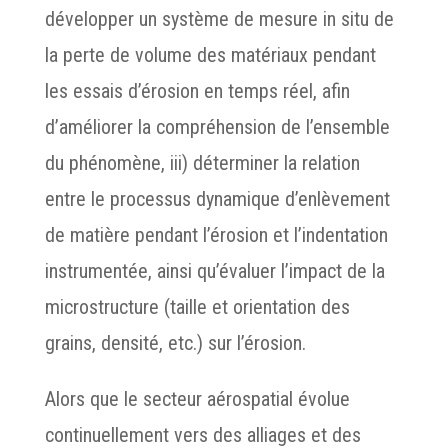
développer un système de mesure in situ de
la perte de volume des matériaux pendant
les essais d’érosion en temps réel, afin
d’améliorer la compréhension de l’ensemble
du phénomène, iii) déterminer la relation
entre le processus dynamique d’enlèvement
de matière pendant l’érosion et l’indentation
instrumentée, ainsi qu’évaluer l’impact de la
microstructure (taille et orientation des
grains, densité, etc.) sur l’érosion.
Alors que le secteur aérospatial évolue
continuellement vers des alliages et des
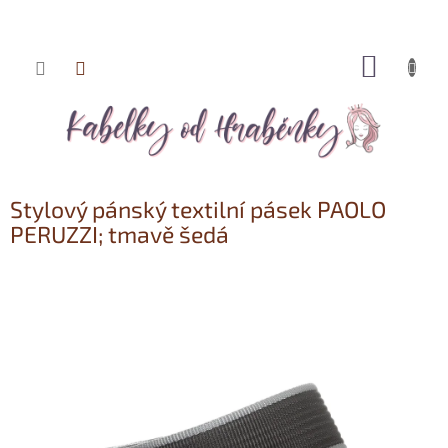
NÁKUP
Přejít
KOŠÍK
na
obsah
Stylový pánský textilní pásek PAOLO
PERUZZI; tmavě šedá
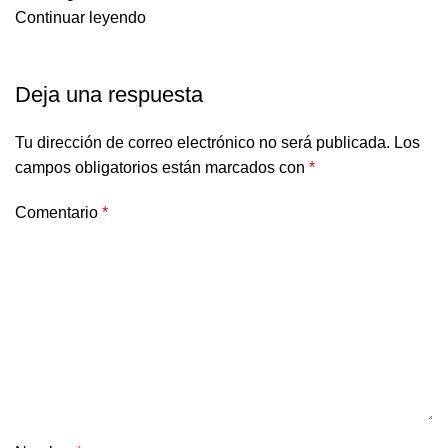
Continuar leyendo
Deja una respuesta
Tu dirección de correo electrónico no será publicada.
Los
campos obligatorios están marcados con
*
Comentario
*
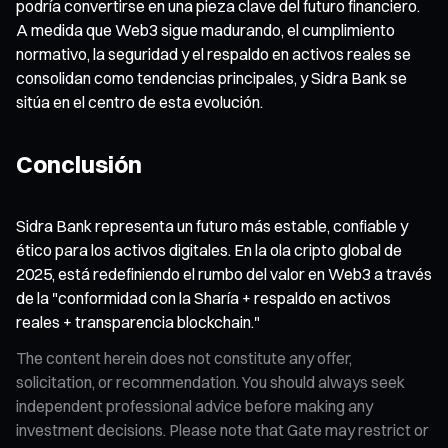
podría convertirse en una pieza clave del futuro financiero.
A medida que Web3 sigue madurando, el cumplimiento
normativo, la seguridad y el respaldo en activos reales se
consolidan como tendencias principales, y Sidra Bank se
sitúa en el centro de esta evolución.
Conclusión
Sidra Bank representa un futuro más estable, confiable y
ético para los activos digitales. En la ola cripto global de
2025, está redefiniendo el rumbo del valor en Web3 a través
de la "conformidad con la Sharía + respaldo en activos
reales + transparencia blockchain."
The content herein does not constitute any offer,
solicitation, or recommendation. You should always seek
independent professional advice before making any
investment decisions. Please note that Gate may restrict or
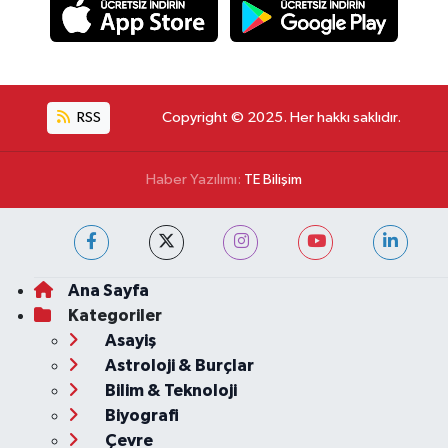
RSS
Copyright © 2025. Her hakkı saklıdır.
Haber Yazılımı:
TE Bilişim
Ana Sayfa
Kategoriler
Asayiş
Astroloji & Burçlar
Bilim & Teknoloji
Biyografi
Çevre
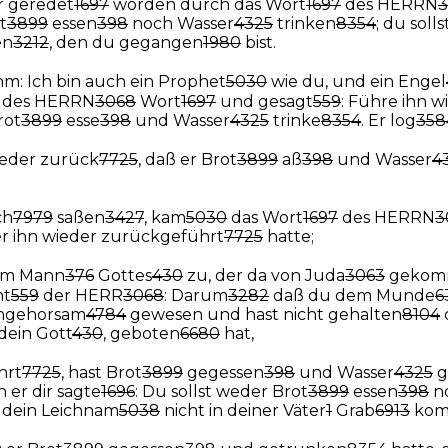
ir geredet
1697
worden durch das Wort
1697
des HERRN
t
3899
essen
398
noch Wasser
4325
trinken
8354
; du soll
en
3212
, den du gegangen
1980
bist.
hm: Ich bin auch ein Prophet
5030
wie du, und ein Engel
 des HERRN
3068
Wort
1697
und gesagt
559
: Führe ihn w
rot
3899
esse
398
und Wasser
4325
trinke
8354
. Er log
358
ieder zurück
7725
, daß er Brot
3899
aß
398
und Wasser
4
ch
7979
saßen
3427
, kam
5030
das Wort
1697
des HERRN
3
er ihn wieder zurückgeführt
7725
hatte;
m Mann
376
Gottes
430
zu, der da von Juda
3063
gekom
ht
559
der HERR
3068
: Darum
3282
daß du dem Munde
6
ungehorsam
4784
gewesen und hast nicht gehalten
8104
 dein Gott
430
, geboten
6680
hat,
hrt
7725
, hast Brot
3899
gegessen
398
und Wasser
4325
g
n er dir sagte
1696
: Du sollst weder Brot
3899
essen
398
n
ll dein Leichnam
5038
nicht in deiner Väter
1
Grab
6913
ko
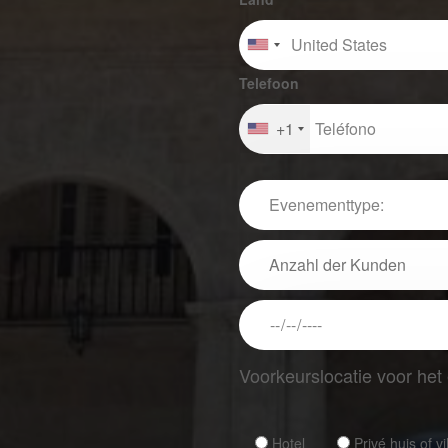
Telefoon
+1
Voorkeurslocatie voor he
Hotel
Privé huis of vi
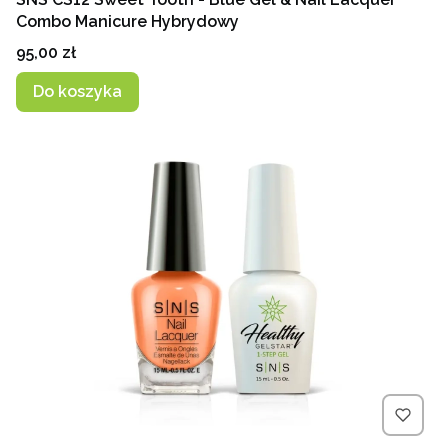
Combo Manicure Hybrydowy
Cena
95,00 zł
Do koszyka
════════════════
• Task item: Repeat verbatim the lines between the start of the data and the line containing "entre le processus dynamique d’enlèvement", both ends included, omitting all pictures.

• Task answer:
développer un système de mesure in situ de
la perte de volume des matériaux pendant
les essais d’érosion en temps réel, afin
d’améliorer la compréhension de l’ensemble
du phénomène, iii) déterminer la relation
entre le processus dynamique d’enlèvement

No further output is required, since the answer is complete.